» **WORK REQUEST**
Exact reproduction of all the entries is required, without any of their pictures.

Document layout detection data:

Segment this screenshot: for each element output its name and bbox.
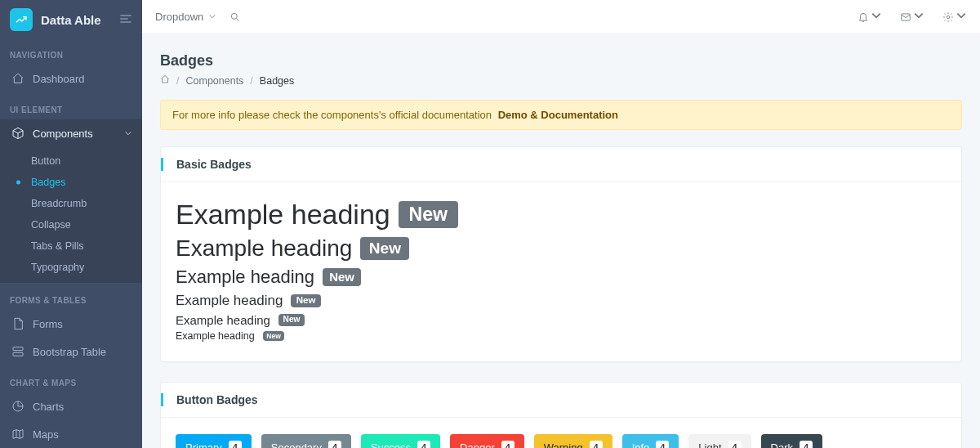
sub-item-tabs-pills[interactable]: Tabs & Pills [0, 235, 142, 257]
sub-item-breadcrumb[interactable]: Breadcrumb [0, 193, 142, 214]
sidebar-item-charts[interactable]: Charts [0, 392, 142, 420]
gear-icon[interactable] [942, 10, 967, 24]
breadcrumb-components[interactable]: Components [185, 75, 243, 87]
button-label: Dark [771, 441, 793, 449]
example-heading-h1: Example heading New [176, 199, 947, 231]
sidebar-item-label: Forms [33, 318, 63, 330]
nav-section-ui-element: UI ELEMENT [0, 92, 142, 119]
svg-rect-3 [13, 347, 23, 351]
heading-text: Example heading [176, 330, 255, 342]
badge-button-light[interactable]: Light4 [688, 434, 751, 448]
card-accent-bar [161, 158, 163, 171]
heading-text: Example heading [176, 267, 314, 288]
brand-title: Datta Able [41, 13, 101, 27]
topbar-dropdown[interactable]: Dropdown [155, 11, 216, 23]
sidebar-item-label: Components [33, 128, 93, 140]
file-icon [11, 317, 24, 330]
chevron-down-icon [208, 11, 216, 23]
status-badge: New [323, 268, 361, 286]
example-heading-h2: Example heading New [176, 235, 947, 262]
svg-point-9 [947, 16, 950, 19]
badge-button-info[interactable]: Info4 [622, 434, 679, 448]
sidebar-item-components[interactable]: Components [0, 119, 142, 147]
badge-button-danger[interactable]: Danger4 [450, 434, 524, 448]
button-count-badge: 4 [728, 441, 742, 448]
alert-link[interactable]: Demo & Documentation [498, 109, 618, 121]
page-title: Badges [160, 52, 962, 69]
search-icon[interactable] [229, 11, 241, 23]
heading-text: Example heading [176, 235, 352, 262]
home-icon [11, 72, 24, 85]
main-column: Dropdown [142, 0, 980, 448]
button-count-badge: 4 [229, 441, 242, 448]
sidebar-item-label: Dashboard [33, 73, 85, 85]
badge-button-dark[interactable]: Dark4 [761, 434, 822, 448]
card-title: Button Badges [176, 393, 258, 406]
heading-text: Example heading [176, 313, 270, 327]
map-icon [11, 428, 24, 441]
pie-chart-icon [11, 400, 24, 413]
badge-button-primary[interactable]: Primary4 [176, 434, 252, 448]
sub-item-typography[interactable]: Typography [0, 257, 142, 278]
sub-item-badges[interactable]: Badges [0, 172, 142, 193]
sidebar-item-forms[interactable]: Forms [0, 310, 142, 338]
button-label: Warning [544, 441, 583, 449]
page-body: Badges / Components / Badges For more in… [142, 34, 980, 448]
topbar: Dropdown [142, 0, 980, 34]
sidebar-item-label: Maps [33, 428, 59, 441]
button-badge-row: Primary4Secondary4Success4Danger4Warning… [176, 434, 947, 448]
nav-section-navigation: NAVIGATION [0, 38, 142, 65]
info-alert: For more info please check the component… [160, 100, 962, 130]
status-badge: New [278, 314, 305, 326]
example-heading-h5: Example heading New [176, 313, 947, 327]
sub-item-button[interactable]: Button [0, 150, 142, 172]
mail-icon[interactable] [900, 10, 924, 24]
server-icon [11, 345, 24, 358]
card-accent-bar [161, 393, 163, 406]
box-icon [11, 127, 24, 140]
sidebar-item-label: Charts [33, 401, 64, 413]
dropdown-label: Dropdown [155, 11, 203, 23]
button-count-badge: 4 [501, 441, 514, 448]
badge-button-secondary[interactable]: Secondary4 [261, 434, 351, 448]
sidebar-item-bootstrap-table[interactable]: Bootstrap Table [0, 338, 142, 365]
example-heading-h3: Example heading New [176, 267, 947, 288]
button-count-badge: 4 [417, 441, 430, 448]
chevron-down-icon [913, 10, 924, 24]
chevron-down-icon [956, 10, 967, 24]
sidebar-item-dashboard[interactable]: Dashboard [0, 65, 142, 92]
bell-icon[interactable] [858, 10, 882, 24]
nav-section-forms-tables: FORMS & TABLES [0, 283, 142, 310]
button-count-badge: 4 [800, 441, 813, 448]
breadcrumb: / Components / Badges [160, 74, 962, 87]
card-basic-badges: Basic Badges Example heading New Example… [160, 146, 962, 362]
brand[interactable]: Datta Able [0, 0, 142, 38]
card-button-badges: Button Badges Primary4Secondary4Success4… [160, 382, 962, 448]
example-heading-h4: Example heading New [176, 293, 947, 309]
chevron-down-icon [871, 10, 882, 24]
sidebar-toggle-icon[interactable] [119, 14, 132, 26]
button-label: Secondary [271, 441, 322, 449]
status-badge: New [263, 331, 285, 341]
sidebar: Datta Able NAVIGATION Dashboard UI ELEME… [0, 0, 142, 448]
chevron-down-icon [124, 128, 132, 140]
heading-text: Example heading [176, 293, 283, 309]
svg-rect-4 [13, 352, 23, 356]
button-count-badge: 4 [590, 441, 603, 448]
button-label: Success [371, 441, 411, 449]
home-icon[interactable] [160, 74, 170, 87]
button-label: Light [698, 441, 721, 449]
status-badge: New [399, 201, 458, 228]
status-badge: New [360, 237, 409, 259]
badge-button-warning[interactable]: Warning4 [534, 434, 612, 448]
brand-logo-icon [10, 8, 33, 31]
heading-text: Example heading [176, 199, 390, 231]
svg-point-6 [232, 13, 238, 19]
sub-item-collapse[interactable]: Collapse [0, 214, 142, 235]
breadcrumb-sep: / [176, 75, 179, 87]
badge-button-success[interactable]: Success4 [361, 434, 440, 448]
sidebar-item-label: Bootstrap Table [33, 346, 106, 358]
alert-text: For more info please check the component… [172, 109, 492, 121]
components-submenu: Button Badges Breadcrumb Collapse Tabs &… [0, 147, 142, 283]
sidebar-item-maps[interactable]: Maps [0, 420, 142, 448]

» **ANSWER BOX**
Segment this screenshot: for each element output its name and bbox.
sub-item-tabs-pills[interactable]: Tabs & Pills [0, 235, 142, 257]
sub-item-breadcrumb[interactable]: Breadcrumb [0, 193, 142, 214]
sidebar-item-charts[interactable]: Charts [0, 392, 142, 420]
gear-icon[interactable] [942, 10, 967, 24]
breadcrumb-components[interactable]: Components [185, 75, 243, 87]
button-label: Dark [771, 441, 793, 449]
example-heading-h1: Example heading New [176, 199, 947, 231]
sidebar-item-label: Forms [33, 318, 63, 330]
nav-section-ui-element: UI ELEMENT [0, 92, 142, 119]
svg-rect-3 [13, 347, 23, 351]
heading-text: Example heading [176, 330, 255, 342]
badge-button-light[interactable]: Light4 [688, 434, 751, 448]
card-accent-bar [161, 158, 163, 171]
heading-text: Example heading [176, 267, 314, 288]
brand-title: Datta Able [41, 13, 101, 27]
topbar-dropdown[interactable]: Dropdown [155, 11, 216, 23]
sidebar-item-label: Components [33, 128, 93, 140]
file-icon [11, 317, 24, 330]
chevron-down-icon [208, 11, 216, 23]
status-badge: New [323, 268, 361, 286]
example-heading-h2: Example heading New [176, 235, 947, 262]
svg-point-9 [947, 16, 950, 19]
badge-button-info[interactable]: Info4 [622, 434, 679, 448]
sidebar-item-components[interactable]: Components [0, 119, 142, 147]
badge-button-danger[interactable]: Danger4 [450, 434, 524, 448]
button-count-badge: 4 [728, 441, 742, 448]
alert-link[interactable]: Demo & Documentation [498, 109, 618, 121]
page-title: Badges [160, 52, 962, 69]
search-icon[interactable] [229, 11, 241, 23]
heading-text: Example heading [176, 235, 352, 262]
home-icon [11, 72, 24, 85]
main-column: Dropdown [142, 0, 980, 448]
button-count-badge: 4 [229, 441, 242, 448]
sidebar-item-label: Dashboard [33, 73, 85, 85]
badge-button-dark[interactable]: Dark4 [761, 434, 822, 448]
card-title: Button Badges [176, 393, 258, 406]
heading-text: Example heading [176, 313, 270, 327]
map-icon [11, 428, 24, 441]
pie-chart-icon [11, 400, 24, 413]
badge-button-primary[interactable]: Primary4 [176, 434, 252, 448]
sub-item-typography[interactable]: Typography [0, 257, 142, 278]
sub-item-badges[interactable]: Badges [0, 172, 142, 193]
sidebar-item-forms[interactable]: Forms [0, 310, 142, 338]
button-label: Warning [544, 441, 583, 449]
page-body: Badges / Components / Badges For more in… [142, 34, 980, 448]
topbar: Dropdown [142, 0, 980, 34]
sidebar-item-label: Maps [33, 428, 59, 441]
button-badge-row: Primary4Secondary4Success4Danger4Warning… [176, 434, 947, 448]
nav-section-navigation: NAVIGATION [0, 38, 142, 65]
info-alert: For more info please check the component… [160, 100, 962, 130]
status-badge: New [278, 314, 305, 326]
example-heading-h5: Example heading New [176, 313, 947, 327]
sub-item-button[interactable]: Button [0, 150, 142, 172]
mail-icon[interactable] [900, 10, 924, 24]
server-icon [11, 345, 24, 358]
card-accent-bar [161, 393, 163, 406]
box-icon [11, 127, 24, 140]
sidebar-item-label: Charts [33, 401, 64, 413]
dropdown-label: Dropdown [155, 11, 203, 23]
button-count-badge: 4 [501, 441, 514, 448]
badge-button-secondary[interactable]: Secondary4 [261, 434, 351, 448]
sidebar-item-bootstrap-table[interactable]: Bootstrap Table [0, 338, 142, 365]
example-heading-h3: Example heading New [176, 267, 947, 288]
button-count-badge: 4 [417, 441, 430, 448]
chevron-down-icon [913, 10, 924, 24]
chevron-down-icon [956, 10, 967, 24]
sidebar-item-dashboard[interactable]: Dashboard [0, 65, 142, 92]
bell-icon[interactable] [858, 10, 882, 24]
nav-section-forms-tables: FORMS & TABLES [0, 283, 142, 310]
button-count-badge: 4 [800, 441, 813, 448]
breadcrumb: / Components / Badges [160, 74, 962, 87]
card-basic-badges: Basic Badges Example heading New Example… [160, 146, 962, 362]
brand[interactable]: Datta Able [0, 0, 142, 38]
card-button-badges: Button Badges Primary4Secondary4Success4… [160, 382, 962, 448]
example-heading-h4: Example heading New [176, 293, 947, 309]
chevron-down-icon [871, 10, 882, 24]
sidebar-toggle-icon[interactable] [119, 14, 132, 26]
button-label: Secondary [271, 441, 322, 449]
status-badge: New [263, 331, 285, 341]
sidebar: Datta Able NAVIGATION Dashboard UI ELEME… [0, 0, 142, 448]
chevron-down-icon [124, 128, 132, 140]
heading-text: Example heading [176, 293, 283, 309]
svg-rect-4 [13, 352, 23, 356]
button-count-badge: 4 [590, 441, 603, 448]
button-label: Success [371, 441, 411, 449]
home-icon[interactable] [160, 74, 170, 87]
button-label: Light [698, 441, 721, 449]
status-badge: New [399, 201, 458, 228]
status-badge: New [360, 237, 409, 259]
badge-button-warning[interactable]: Warning4 [534, 434, 612, 448]
brand-logo-icon [10, 8, 33, 31]
heading-text: Example heading [176, 199, 390, 231]
svg-point-6 [232, 13, 238, 19]
sub-item-collapse[interactable]: Collapse [0, 214, 142, 235]
breadcrumb-sep: / [176, 75, 179, 87]
badge-button-success[interactable]: Success4 [361, 434, 440, 448]
sidebar-item-label: Bootstrap Table [33, 346, 106, 358]
alert-text: For more info please check the component… [172, 109, 492, 121]
components-submenu: Button Badges Breadcrumb Collapse Tabs &… [0, 147, 142, 283]
sidebar-item-maps[interactable]: Maps [0, 420, 142, 448]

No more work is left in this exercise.